[feuilleton] : Kurtág György, épisode 2 : Bartók
Par DavidLeMarrec, jeudi 2 juin 2005 à :: Musicontempo :: #38 :: rss
Espoirs trompés et amitiés.
A la suite de cette découverte, Kurtág considéra que la musique de Bartók était celle d'un précurseur, visionnaire d'une voie nouvelle pour la musique hongroise : audacieuse et novatrice, mais profondément enracinée dans le folklore, que Béla Bartók avait en effet exploité à plusieurs niveaux - transcription de thèmes et rythmes préexistants, composition de pièces selon un folklore existant, invention d'un folklore personnel. C'est sans aucun doute ce dernier niveau qui a le plus nourri l'imaginaire kurtágien, dont l'intimité des choix, la personnalité du folklore s'éloignent considérablement de la seule référence hongroise - bien que présente et revendiquée, elle se limite à des références, ou à un idéal de caractère. György Ligeti rappelle que cet espoir d'évolution et de rayonnement de la culture hongroise se nourrissait de l'épanouissement constaté des milieux intellectuels depuis la chute du nazisme.

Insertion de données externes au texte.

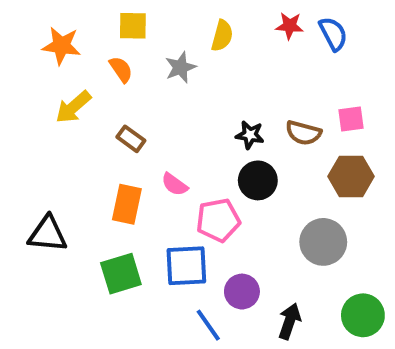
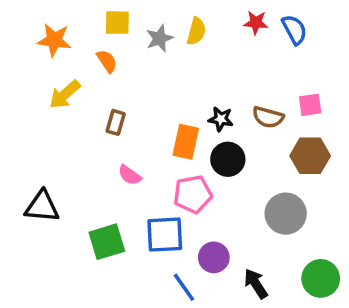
gray star: (180, 67) -> (159, 38), moved
brown rectangle: (131, 139) -> (116, 122), turned 70
pink semicircle: (175, 184) -> (130, 175), moved
orange rectangle: (127, 204) -> (186, 142), moved
black arrow: (290, 321) -> (256, 284), turned -52

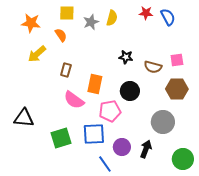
black star: (221, 119) -> (126, 57), moved
orange rectangle: (186, 142) -> (95, 84), moved
pink semicircle: (130, 175) -> (74, 100), size x1.5
black arrow: (256, 284) -> (146, 149), moved, turned 54

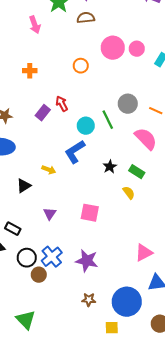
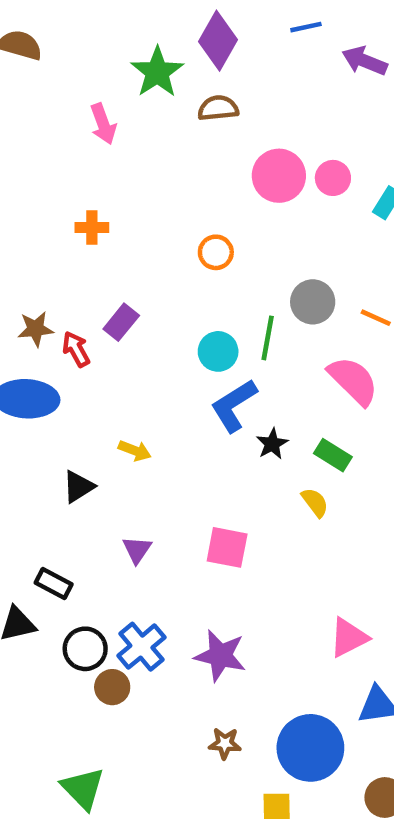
orange circle: (81, 66) -> (216, 252), moved
red arrow: (62, 104) -> (76, 349), moved
green line: (108, 120) -> (268, 338), turned 36
blue L-shape: (75, 152) -> (234, 406), moved

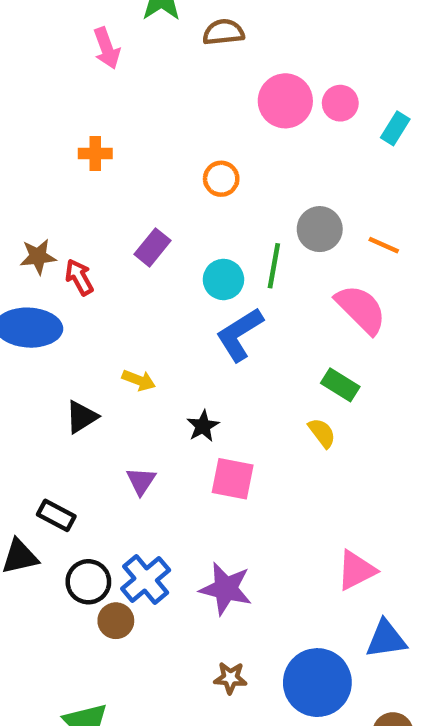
purple rectangle: (121, 322) -> (152, 247), moved
black star: (272, 444) -> (203, 426), moved

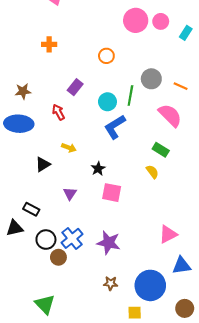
red arrow: (79, 277) -> (58, 112), moved

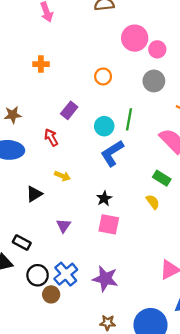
pink circle: (161, 21) -> (157, 49), moved
gray circle: (151, 79) -> (154, 81), moved
black star: (98, 169) -> (104, 198), moved

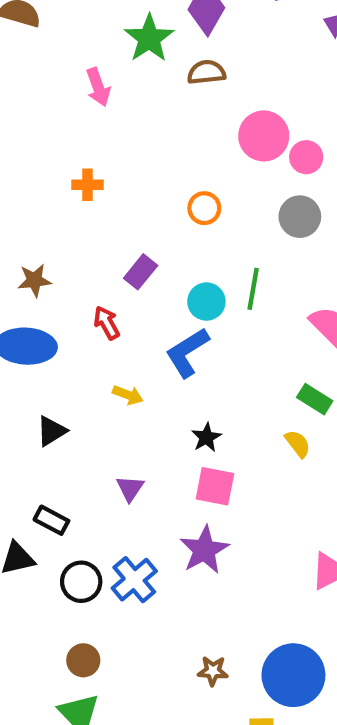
blue L-shape: (112, 153) -> (187, 352), moved
black triangle: (34, 194) -> (51, 431), moved
purple star: (105, 279) -> (204, 550), moved, turned 30
brown circle: (51, 294) -> (83, 660), moved

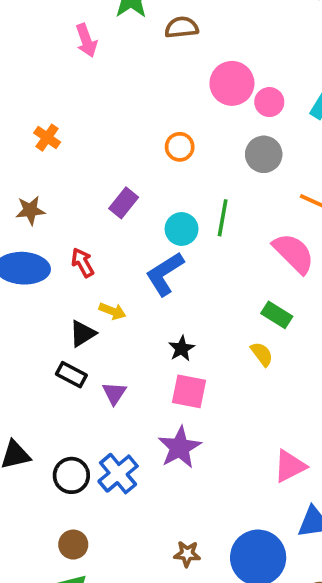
orange cross: (88, 185) -> (47, 138), moved, turned 35
red arrow: (107, 323) -> (83, 263), moved
black triangle: (51, 431) -> (83, 334), moved
black rectangle: (51, 520) -> (71, 375), moved

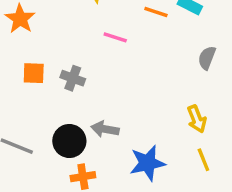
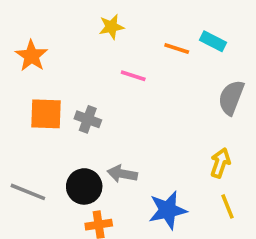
gray semicircle: (207, 58) -> (231, 98), size x1.4
orange square: (34, 73) -> (46, 114), size x1.4
yellow arrow: (197, 119) -> (220, 163), turned -140

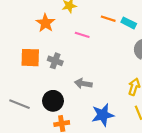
cyan rectangle: (213, 41) -> (129, 23), moved
orange star: (32, 56) -> (45, 23), moved
gray arrow: (122, 174) -> (83, 84), moved

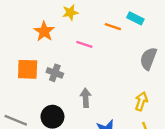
cyan rectangle: (129, 23) -> (135, 18), moved
gray arrow: (83, 84) -> (86, 98), turned 77

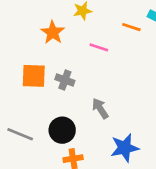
gray arrow: (86, 98) -> (100, 108), turned -30

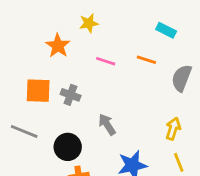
orange line: (131, 27) -> (146, 60), moved
gray line: (20, 134) -> (24, 131), moved

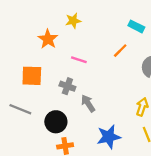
orange line: (146, 60) -> (120, 51), turned -63
pink line: (106, 61) -> (79, 60), moved
gray cross: (71, 95) -> (67, 86), moved

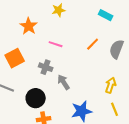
yellow star: (73, 21) -> (59, 10), moved
orange line: (120, 51) -> (93, 44), moved
orange square: (32, 76) -> (15, 58), turned -30

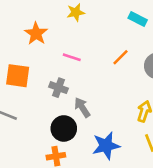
orange square: (15, 58) -> (18, 76), turned 36
black circle: (36, 98) -> (64, 128), moved

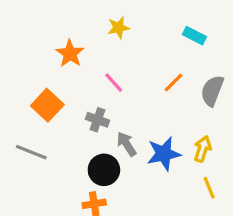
pink line: (72, 57) -> (114, 83), turned 30
orange square: (18, 76) -> (47, 105), turned 35
blue star: (106, 146) -> (164, 154), moved

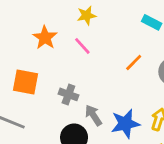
pink line: (114, 83) -> (82, 46), moved
orange square: (47, 105) -> (25, 82), turned -32

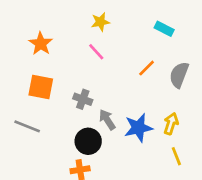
orange star: (45, 38) -> (41, 44), moved

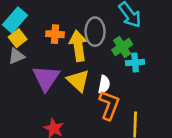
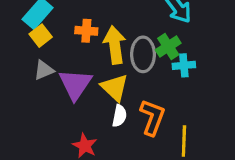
gray ellipse: (95, 32) -> (143, 54), moved
gray triangle: (16, 56) -> (44, 70), moved
white semicircle: (104, 85) -> (119, 116), moved

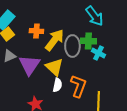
yellow arrow: (115, 45) -> (54, 40), turned 45
green cross: (168, 47) -> (88, 41), turned 35
cyan cross: (184, 65) -> (98, 53), turned 32

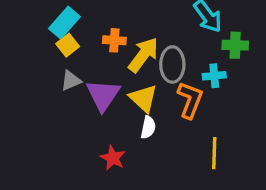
green cross: (88, 41) -> (235, 45), moved
cyan cross: (98, 53) -> (214, 76), turned -32
orange L-shape: (78, 86) -> (190, 100), moved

C'est au Conservatoire Ferenc Liszt de Budapest qu'il rencontra, à l'âge de vingt-deux ans, l'autre György, de trois ans son cadet - il était en effet né en 1923 en Transylvanie tandis que Kurtág avait vu le jour le 19 février 1926 à Lugos, dans le Banat, en Roumanie (nom officiel, roumain : Lugoj), près de la frontière yougoslave. Il se trouvaient tous deux originaires de la part de Hongrie cédée en 1921 à la Roumanie du côté des vainqueurs de la première guerre mondiale, par le traité de Trianon. De ces régions majoritairement de langue hongroise, mais dont la langue officielle, qu'ils allaient fréquenter à l'école, était devenue le roumain quelques petites années avant leur naissance.
Ligeti raconte qu'ils nourrissaient le même principal espoir en postulant au Conservatoire : ce n'était pas tant qu'ils désiraient apprendre ou réussir qu'ils espéraient bénéficier des cours que devait dispenser Bartók, qui à la fin de la guerre avait été accablé de distinctions en Hongrie et devait prendre ses fonctions audit conservatoire.
Seulement, à l'automne 1945, le jour même où ils devaient entreprendre la première étape de leur "pélerinage" (sic), c'est-à-dire passer l'examen d'entrée, le drapeau noir était hissé sur le bâtiment qui ne serait jamais le temple espéré - Bartók s'était éteint à New York à l'âge de soixante-quatre ans.
Dans les couloirs du Conservatoire en deuil, en attendant les épreuves auxquelles ils étaient soumis, l'espace d'une
demi-heure, les deux jeunes commencent à se lier - Ligeti parle de la naissance spontanée d'une amitié. La timidité et l'absence de prétention étaient caractéristiques de Kurtág, nous précise, si besoin était, son ami György. Franz Sulyok, qui n'a pas atteint la même notoriété internationale, faisait également partie de leur groupe amical.